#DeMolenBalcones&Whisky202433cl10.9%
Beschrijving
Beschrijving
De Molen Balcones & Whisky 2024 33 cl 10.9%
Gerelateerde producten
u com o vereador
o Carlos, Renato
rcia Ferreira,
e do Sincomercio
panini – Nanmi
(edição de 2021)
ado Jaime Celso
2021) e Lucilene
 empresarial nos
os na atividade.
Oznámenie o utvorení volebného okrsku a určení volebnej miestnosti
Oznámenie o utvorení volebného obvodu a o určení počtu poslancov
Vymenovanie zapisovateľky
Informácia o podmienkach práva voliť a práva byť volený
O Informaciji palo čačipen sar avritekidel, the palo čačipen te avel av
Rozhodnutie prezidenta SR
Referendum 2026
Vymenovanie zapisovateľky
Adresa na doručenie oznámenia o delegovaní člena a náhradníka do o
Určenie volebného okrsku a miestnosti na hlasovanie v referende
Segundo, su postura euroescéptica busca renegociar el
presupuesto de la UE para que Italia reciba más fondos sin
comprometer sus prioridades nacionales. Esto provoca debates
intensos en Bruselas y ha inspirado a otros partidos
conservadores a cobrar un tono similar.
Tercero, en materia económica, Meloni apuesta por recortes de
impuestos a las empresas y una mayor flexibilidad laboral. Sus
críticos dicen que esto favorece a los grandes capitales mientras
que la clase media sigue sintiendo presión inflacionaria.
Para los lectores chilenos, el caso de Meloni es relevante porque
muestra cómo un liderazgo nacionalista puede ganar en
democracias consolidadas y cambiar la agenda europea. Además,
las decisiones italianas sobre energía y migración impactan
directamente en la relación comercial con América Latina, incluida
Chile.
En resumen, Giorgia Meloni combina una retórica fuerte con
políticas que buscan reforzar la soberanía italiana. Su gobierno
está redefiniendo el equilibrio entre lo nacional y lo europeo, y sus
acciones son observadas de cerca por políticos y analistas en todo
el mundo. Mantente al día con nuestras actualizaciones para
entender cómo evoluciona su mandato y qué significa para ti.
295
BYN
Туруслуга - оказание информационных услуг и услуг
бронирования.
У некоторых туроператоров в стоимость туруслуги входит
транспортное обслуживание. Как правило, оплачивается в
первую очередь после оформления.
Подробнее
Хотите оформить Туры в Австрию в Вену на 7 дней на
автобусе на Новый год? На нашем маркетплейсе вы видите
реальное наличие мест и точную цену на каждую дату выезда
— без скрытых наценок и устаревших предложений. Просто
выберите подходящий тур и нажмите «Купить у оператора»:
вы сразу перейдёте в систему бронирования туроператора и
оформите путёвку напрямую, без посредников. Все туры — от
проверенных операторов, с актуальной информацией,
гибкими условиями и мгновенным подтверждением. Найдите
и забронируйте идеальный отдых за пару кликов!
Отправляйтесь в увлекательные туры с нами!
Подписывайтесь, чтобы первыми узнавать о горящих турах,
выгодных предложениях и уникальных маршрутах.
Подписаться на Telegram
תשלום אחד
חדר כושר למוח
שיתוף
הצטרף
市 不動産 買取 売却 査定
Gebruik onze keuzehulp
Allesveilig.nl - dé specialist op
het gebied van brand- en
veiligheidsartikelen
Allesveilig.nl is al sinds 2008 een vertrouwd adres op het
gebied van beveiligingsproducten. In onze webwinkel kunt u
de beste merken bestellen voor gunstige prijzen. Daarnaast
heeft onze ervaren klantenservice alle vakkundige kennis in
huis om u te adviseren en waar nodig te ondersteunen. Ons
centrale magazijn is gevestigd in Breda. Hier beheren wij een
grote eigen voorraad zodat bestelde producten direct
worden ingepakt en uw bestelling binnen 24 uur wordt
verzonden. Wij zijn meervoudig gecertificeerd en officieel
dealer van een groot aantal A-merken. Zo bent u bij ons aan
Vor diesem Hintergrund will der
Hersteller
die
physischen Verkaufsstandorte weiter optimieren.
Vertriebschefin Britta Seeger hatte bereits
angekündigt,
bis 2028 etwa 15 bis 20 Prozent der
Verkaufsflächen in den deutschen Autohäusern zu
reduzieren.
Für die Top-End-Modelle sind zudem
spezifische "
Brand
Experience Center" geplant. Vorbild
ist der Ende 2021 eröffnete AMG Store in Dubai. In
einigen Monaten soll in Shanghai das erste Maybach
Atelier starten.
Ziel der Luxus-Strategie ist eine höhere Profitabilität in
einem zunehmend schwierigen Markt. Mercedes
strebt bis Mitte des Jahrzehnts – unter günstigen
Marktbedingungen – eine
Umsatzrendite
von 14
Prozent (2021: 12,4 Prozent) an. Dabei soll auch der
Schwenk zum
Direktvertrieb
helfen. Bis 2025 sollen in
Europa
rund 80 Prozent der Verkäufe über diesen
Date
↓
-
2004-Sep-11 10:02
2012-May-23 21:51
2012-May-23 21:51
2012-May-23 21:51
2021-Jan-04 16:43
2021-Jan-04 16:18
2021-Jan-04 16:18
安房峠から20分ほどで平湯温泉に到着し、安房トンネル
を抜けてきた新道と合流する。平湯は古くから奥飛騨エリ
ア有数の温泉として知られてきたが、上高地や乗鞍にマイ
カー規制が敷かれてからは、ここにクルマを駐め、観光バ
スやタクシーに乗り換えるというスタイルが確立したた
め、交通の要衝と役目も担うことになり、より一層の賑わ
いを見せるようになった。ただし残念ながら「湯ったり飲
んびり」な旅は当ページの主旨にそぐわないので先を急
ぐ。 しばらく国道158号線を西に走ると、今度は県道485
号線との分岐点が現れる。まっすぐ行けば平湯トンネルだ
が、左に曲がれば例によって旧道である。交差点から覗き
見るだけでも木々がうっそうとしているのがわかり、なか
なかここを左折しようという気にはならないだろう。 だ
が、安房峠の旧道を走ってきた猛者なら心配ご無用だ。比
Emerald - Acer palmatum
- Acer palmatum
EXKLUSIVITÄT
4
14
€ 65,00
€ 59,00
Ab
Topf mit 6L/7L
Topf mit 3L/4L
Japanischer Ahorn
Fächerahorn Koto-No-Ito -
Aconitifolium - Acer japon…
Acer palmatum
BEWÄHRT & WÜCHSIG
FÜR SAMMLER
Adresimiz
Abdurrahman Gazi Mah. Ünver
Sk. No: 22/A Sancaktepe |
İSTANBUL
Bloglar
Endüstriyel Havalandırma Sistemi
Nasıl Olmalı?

——————

* _Exercise details_: Each line of the material above needs to be quoted exactly, please.

* _Output for this exercise_:
#DeMolenBalcones&Whisky202433cl10.9%
Beschrijving
Beschrijving
De Molen Balcones & Whisky 2024 33 cl 10.9%
Gerelateerde producten
u com o vereador
o Carlos, Renato
rcia Ferreira,
e do Sincomercio
panini – Nanmi
(edição de 2021)
ado Jaime Celso
2021) e Lucilene
 empresarial nos
os na atividade.
Oznámenie o utvorení volebného okrsku a určení volebnej miestnosti
Oznámenie o utvorení volebného obvodu a o určení počtu poslancov
Vymenovanie zapisovateľky
Informácia o podmienkach práva voliť a práva byť volený
O Informaciji palo čačipen sar avritekidel, the palo čačipen te avel av
Rozhodnutie prezidenta SR
Referendum 2026
Vymenovanie zapisovateľky
Adresa na doručenie oznámenia o delegovaní člena a náhradníka do o
Určenie volebného okrsku a miestnosti na hlasovanie v referende
Segundo, su postura euroescéptica busca renegociar el
presupuesto de la UE para que Italia reciba más fondos sin
comprometer sus prioridades nacionales. Esto provoca debates
intensos en Bruselas y ha inspirado a otros partidos
conservadores a cobrar un tono similar.
Tercero, en materia económica, Meloni apuesta por recortes de
impuestos a las empresas y una mayor flexibilidad laboral. Sus
críticos dicen que esto favorece a los grandes capitales mientras
que la clase media sigue sintiendo presión inflacionaria.
Para los lectores chilenos, el caso de Meloni es relevante porque
muestra cómo un liderazgo nacionalista puede ganar en
democracias consolidadas y cambiar la agenda europea. Además,
las decisiones italianas sobre energía y migración impactan
directamente en la relación comercial con América Latina, incluida
Chile.
En resumen, Giorgia Meloni combina una retórica fuerte con
políticas que buscan reforzar la soberanía italiana. Su gobierno
está redefiniendo el equilibrio entre lo nacional y lo europeo, y sus
acciones son observadas de cerca por políticos y analistas en todo
el mundo. Mantente al día con nuestras actualizaciones para
entender cómo evoluciona su mandato y qué significa para ti.
295
BYN
Туруслуга - оказание информационных услуг и услуг
бронирования.
У некоторых туроператоров в стоимость туруслуги входит
транспортное обслуживание. Как правило, оплачивается в
первую очередь после оформления.
Подробнее
Хотите оформить Туры в Австрию в Вену на 7 дней на
автобусе на Новый год? На нашем маркетплейсе вы видите
реальное наличие мест и точную цену на каждую дату выезда
— без скрытых наценок и устаревших предложений. Просто
выберите подходящий тур и нажмите «Купить у оператора»:
вы сразу перейдёте в систему бронирования туроператора и
оформите путёвку напрямую, без посредников. Все туры — от
проверенных операторов, с актуальной информацией,
гибкими условиями и мгновенным подтверждением. Найдите
и забронируйте идеальный отдых за пару кликов!
Отправляйтесь в увлекательные туры с нами!
Подписывайтесь, чтобы первыми узнавать о горящих турах,
выгодных предложениях и уникальных маршрутах.
Подписаться на Telegram
תשלום אחד
חדר כושר למוח
שיתוף
הצטרף
市 不動産 買取 売却 査定
Gebruik onze keuzehulp
Allesveilig.nl - dé specialist op
het gebied van brand- en
veiligheidsartikelen
Allesveilig.nl is al sinds 2008 een vertrouwd adres op het
gebied van beveiligingsproducten. In onze webwinkel kunt u
de beste merken bestellen voor gunstige prijzen. Daarnaast
heeft onze ervaren klantenservice alle vakkundige kennis in
huis om u te adviseren en waar nodig te ondersteunen. Ons
centrale magazijn is gevestigd in Breda. Hier beheren wij een
grote eigen voorraad zodat bestelde producten direct
worden ingepakt en uw bestelling binnen 24 uur wordt
verzonden. Wij zijn meervoudig gecertificeerd en officieel
dealer van een groot aantal A-merken. Zo bent u bij ons aan
Vor diesem Hintergrund will der
Hersteller
die
physischen Verkaufsstandorte weiter optimieren.
Vertriebschefin Britta Seeger hatte bereits
angekündigt,
bis 2028 etwa 15 bis 20 Prozent der
Verkaufsflächen in den deutschen Autohäusern zu
reduzieren.
Für die Top-End-Modelle sind zudem
spezifische "
Brand
Experience Center" geplant. Vorbild
ist der Ende 2021 eröffnete AMG Store in Dubai. In
einigen Monaten soll in Shanghai das erste Maybach
Atelier starten.
Ziel der Luxus-Strategie ist eine höhere Profitabilität in
einem zunehmend schwierigen Markt. Mercedes
strebt bis Mitte des Jahrzehnts – unter günstigen
Marktbedingungen – eine
Umsatzrendite
von 14
Prozent (2021: 12,4 Prozent) an. Dabei soll auch der
Schwenk zum
Direktvertrieb
helfen. Bis 2025 sollen in
Europa
rund 80 Prozent der Verkäufe über diesen
Date
↓
-
2004-Sep-11 10:02
2012-May-23 21:51
2012-May-23 21:51
2012-May-23 21:51
2021-Jan-04 16:43
2021-Jan-04 16:18
2021-Jan-04 16:18
安房峠から20分ほどで平湯温泉に到着し、安房トンネル
を抜けてきた新道と合流する。平湯は古くから奥飛騨エリ
ア有数の温泉として知られてきたが、上高地や乗鞍にマイ
カー規制が敷かれてからは、ここにクルマを駐め、観光バ
スやタクシーに乗り換えるというスタイルが確立したた
め、交通の要衝と役目も担うことになり、より一層の賑わ
いを見せるようになった。ただし残念ながら「湯ったり飲
んびり」な旅は当ページの主旨にそぐわないので先を急
ぐ。 しばらく国道158号線を西に走ると、今度は県道485
号線との分岐点が現れる。まっすぐ行けば平湯トンネルだ
が、左に曲がれば例によって旧道である。交差点から覗き
見るだけでも木々がうっそうとしているのがわかり、なか
なかここを左折しようという気にはならないだろう。 だ
が、安房峠の旧道を走ってきた猛者なら心配ご無用だ。比
Emerald - Acer palmatum
- Acer palmatum
EXKLUSIVITÄT
4
14
€ 65,00
€ 59,00
Ab
Topf mit 6L/7L
Topf mit 3L/4L
Japanischer Ahorn
Fächerahorn Koto-No-Ito -
Aconitifolium - Acer japon…
Acer palmatum
BEWÄHRT & WÜCHSIG
FÜR SAMMLER
Adresimiz
Abdurrahman Gazi Mah. Ünver
Sk. No: 22/A Sancaktepe |
İSTANBUL
Bloglar
Endüstriyel Havalandırma Sistemi
Nasıl Olmalı?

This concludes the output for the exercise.